In brains of noninfected control dogs, only very few cells within blood vessel walls stained positively for SLAM. After CDV infection, abundant SLAM expression could be demonstrated within the lesions. This finding suggests that in dogs, as has been observed in humans with subacute sclerosing panencephalitis, Morbillivirus infection of the brain results in increased SLAM-positivity in lesions.

Up-regulation of SLAM expression was observed in early CDV-infection of experimentally infected dogs in many tissues known to be target tissues of CDV. Receptor up-regulation might render more cells susceptible towards a CDV-infection, thus leading to a potentially higher viral load and increase in lesions. MV was reported to either down- or upregulate SLAM expression on cells. ^{9, 13} It is unclear at the moment whether the up-regulation of SLAM in dogs in contrast to the observed down-regulation after MV infection is due to differences of the virus (CDV versus MV) or the host (dog versus human) or reflects differences between the in vivo and in vitro situation.

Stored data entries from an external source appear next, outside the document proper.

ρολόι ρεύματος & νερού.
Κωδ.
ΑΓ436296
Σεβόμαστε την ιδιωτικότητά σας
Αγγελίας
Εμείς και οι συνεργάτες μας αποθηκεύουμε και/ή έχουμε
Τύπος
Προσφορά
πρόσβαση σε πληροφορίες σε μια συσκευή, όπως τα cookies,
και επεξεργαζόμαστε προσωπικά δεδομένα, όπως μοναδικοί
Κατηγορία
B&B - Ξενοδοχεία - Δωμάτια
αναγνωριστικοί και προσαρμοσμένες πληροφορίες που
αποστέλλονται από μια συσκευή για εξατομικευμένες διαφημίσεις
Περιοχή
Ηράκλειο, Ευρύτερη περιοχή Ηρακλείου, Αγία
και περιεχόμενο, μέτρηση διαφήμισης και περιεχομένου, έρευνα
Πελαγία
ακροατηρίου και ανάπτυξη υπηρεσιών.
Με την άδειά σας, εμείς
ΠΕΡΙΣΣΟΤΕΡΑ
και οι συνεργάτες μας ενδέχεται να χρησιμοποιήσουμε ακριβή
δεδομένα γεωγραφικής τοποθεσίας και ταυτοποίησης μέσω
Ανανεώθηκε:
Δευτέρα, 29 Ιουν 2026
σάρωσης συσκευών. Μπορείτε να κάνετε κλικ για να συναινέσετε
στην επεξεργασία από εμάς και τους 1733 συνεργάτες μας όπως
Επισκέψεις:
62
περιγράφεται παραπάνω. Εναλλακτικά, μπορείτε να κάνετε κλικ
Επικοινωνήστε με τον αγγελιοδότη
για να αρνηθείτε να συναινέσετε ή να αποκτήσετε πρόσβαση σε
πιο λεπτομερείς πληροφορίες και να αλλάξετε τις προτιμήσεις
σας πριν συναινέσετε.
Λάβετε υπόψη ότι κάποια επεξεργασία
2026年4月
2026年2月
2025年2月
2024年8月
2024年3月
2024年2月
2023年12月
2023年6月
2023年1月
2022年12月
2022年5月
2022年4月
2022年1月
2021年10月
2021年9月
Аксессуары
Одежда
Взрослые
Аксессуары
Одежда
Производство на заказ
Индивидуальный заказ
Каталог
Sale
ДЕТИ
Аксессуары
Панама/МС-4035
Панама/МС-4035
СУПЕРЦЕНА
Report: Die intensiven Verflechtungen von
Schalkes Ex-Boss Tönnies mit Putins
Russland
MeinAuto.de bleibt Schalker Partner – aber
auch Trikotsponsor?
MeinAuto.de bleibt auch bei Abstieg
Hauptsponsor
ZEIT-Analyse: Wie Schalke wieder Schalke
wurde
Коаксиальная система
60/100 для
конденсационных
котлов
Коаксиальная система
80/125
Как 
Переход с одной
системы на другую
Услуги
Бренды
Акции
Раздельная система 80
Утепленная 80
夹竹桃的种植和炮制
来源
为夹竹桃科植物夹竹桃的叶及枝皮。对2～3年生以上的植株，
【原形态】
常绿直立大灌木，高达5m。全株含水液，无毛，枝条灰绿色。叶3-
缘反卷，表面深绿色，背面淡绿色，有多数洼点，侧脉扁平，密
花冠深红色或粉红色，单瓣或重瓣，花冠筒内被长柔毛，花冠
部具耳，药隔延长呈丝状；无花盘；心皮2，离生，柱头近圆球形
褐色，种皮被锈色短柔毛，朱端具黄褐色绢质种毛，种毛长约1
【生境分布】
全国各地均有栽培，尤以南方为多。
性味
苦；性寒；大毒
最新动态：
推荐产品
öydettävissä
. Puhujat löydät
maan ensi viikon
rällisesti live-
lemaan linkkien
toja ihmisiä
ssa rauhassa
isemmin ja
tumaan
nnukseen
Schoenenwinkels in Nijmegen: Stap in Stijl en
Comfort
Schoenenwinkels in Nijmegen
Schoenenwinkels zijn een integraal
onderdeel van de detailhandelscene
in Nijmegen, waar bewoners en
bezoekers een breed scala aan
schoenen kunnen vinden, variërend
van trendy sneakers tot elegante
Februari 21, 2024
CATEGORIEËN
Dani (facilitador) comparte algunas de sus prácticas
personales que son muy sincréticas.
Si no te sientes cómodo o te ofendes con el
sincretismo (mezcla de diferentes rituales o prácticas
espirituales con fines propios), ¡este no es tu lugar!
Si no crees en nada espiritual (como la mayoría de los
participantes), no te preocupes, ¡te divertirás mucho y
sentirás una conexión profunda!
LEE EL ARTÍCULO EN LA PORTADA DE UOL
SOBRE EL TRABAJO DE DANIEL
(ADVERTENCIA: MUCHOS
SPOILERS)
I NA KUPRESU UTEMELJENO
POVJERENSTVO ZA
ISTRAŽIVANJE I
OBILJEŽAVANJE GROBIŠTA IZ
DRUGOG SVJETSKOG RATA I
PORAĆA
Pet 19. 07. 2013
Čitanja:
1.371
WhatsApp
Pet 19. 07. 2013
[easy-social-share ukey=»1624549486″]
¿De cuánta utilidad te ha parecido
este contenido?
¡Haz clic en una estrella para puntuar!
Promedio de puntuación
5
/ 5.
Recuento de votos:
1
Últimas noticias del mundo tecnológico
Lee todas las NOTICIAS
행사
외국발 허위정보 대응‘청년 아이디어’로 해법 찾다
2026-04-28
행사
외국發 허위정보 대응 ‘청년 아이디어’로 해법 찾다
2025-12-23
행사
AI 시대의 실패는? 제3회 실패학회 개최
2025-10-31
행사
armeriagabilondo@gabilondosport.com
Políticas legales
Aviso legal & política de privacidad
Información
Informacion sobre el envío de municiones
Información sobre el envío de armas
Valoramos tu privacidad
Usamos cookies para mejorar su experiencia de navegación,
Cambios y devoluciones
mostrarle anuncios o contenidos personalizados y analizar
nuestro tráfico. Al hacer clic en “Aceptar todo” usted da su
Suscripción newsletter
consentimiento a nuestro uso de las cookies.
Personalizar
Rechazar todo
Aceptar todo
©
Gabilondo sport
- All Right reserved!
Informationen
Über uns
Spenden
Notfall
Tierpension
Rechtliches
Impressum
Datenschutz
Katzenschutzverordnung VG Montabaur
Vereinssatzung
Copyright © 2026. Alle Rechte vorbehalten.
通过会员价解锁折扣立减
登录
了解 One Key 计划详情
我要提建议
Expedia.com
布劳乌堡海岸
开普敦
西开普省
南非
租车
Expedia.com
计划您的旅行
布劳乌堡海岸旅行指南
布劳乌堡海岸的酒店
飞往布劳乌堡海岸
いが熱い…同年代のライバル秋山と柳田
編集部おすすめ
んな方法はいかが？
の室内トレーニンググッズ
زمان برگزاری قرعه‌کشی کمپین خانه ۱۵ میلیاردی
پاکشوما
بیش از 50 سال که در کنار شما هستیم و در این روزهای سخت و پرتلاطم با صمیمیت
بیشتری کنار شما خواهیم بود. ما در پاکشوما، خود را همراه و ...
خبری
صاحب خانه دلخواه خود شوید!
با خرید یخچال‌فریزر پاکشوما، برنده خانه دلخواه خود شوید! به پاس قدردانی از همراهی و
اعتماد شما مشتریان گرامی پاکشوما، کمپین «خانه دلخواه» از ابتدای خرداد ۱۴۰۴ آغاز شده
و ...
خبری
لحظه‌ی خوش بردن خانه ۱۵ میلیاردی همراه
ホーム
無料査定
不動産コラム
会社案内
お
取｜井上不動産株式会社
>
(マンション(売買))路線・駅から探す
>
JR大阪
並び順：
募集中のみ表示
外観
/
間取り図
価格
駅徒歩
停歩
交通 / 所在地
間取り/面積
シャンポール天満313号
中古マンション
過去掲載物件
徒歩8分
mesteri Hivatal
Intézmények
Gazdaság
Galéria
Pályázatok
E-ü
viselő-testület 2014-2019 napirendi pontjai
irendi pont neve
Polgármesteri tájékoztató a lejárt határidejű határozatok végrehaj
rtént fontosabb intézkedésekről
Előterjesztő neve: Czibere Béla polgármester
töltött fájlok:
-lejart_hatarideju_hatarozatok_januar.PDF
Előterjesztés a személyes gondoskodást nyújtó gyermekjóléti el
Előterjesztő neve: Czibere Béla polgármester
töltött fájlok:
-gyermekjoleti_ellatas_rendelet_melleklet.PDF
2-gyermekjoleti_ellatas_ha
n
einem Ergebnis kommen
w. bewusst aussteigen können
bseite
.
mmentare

Interestingly, SLAM could not be identified by the method used in the epidermis of footpad keratinocytes. These represent well-known targets for CDV and were also strongly positive for CDV nucleocapsid in the distemper dogs used in this study. This finding suggests the existence of another molecule that allows viral entry into these cells. Therefore, the presence of a second, hitherto unidentified, receptor for CDV in the dog can be postulated.

In summary, SLAM or CD150 is expressed in normal dogs and therefore can serve as a receptor for CDV infection in vivo. In dogs with acute CDV infection, an up-regulation of the receptor was observed. This indicates the possibility of existence of a cycle that could result in amplification of the virus in the host.